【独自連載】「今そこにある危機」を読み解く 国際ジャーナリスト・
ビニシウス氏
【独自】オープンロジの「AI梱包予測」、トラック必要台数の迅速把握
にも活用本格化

--------------------------------

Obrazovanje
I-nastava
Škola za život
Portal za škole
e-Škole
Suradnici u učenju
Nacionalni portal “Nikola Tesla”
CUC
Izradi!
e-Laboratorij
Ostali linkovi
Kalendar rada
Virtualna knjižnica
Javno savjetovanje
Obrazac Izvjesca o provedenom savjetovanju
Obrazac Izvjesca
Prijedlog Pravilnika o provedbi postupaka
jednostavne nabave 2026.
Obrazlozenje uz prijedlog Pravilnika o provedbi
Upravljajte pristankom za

--------------------------------

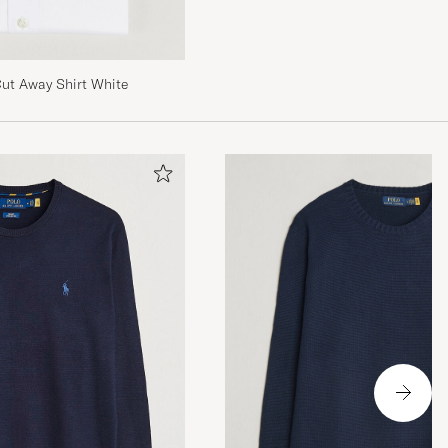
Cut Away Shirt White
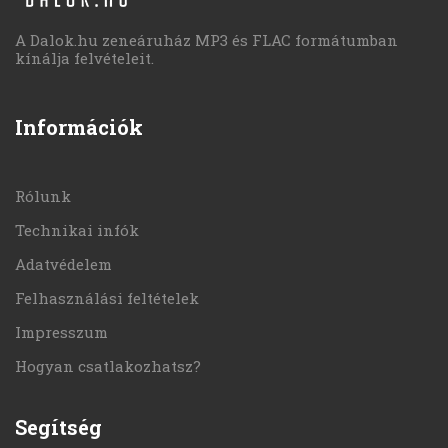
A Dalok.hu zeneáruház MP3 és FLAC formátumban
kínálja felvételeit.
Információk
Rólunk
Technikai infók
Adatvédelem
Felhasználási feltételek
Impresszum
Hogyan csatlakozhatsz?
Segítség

--------------------------------

### TASK REQUIREMENTS
Lines above that contain the string "provedbi" make up the answer.

### EXERCISE OUTPUT
Prijedlog Pravilnika o provedbi postupaka
Obrazlozenje uz prijedlog Pravilnika o provedbi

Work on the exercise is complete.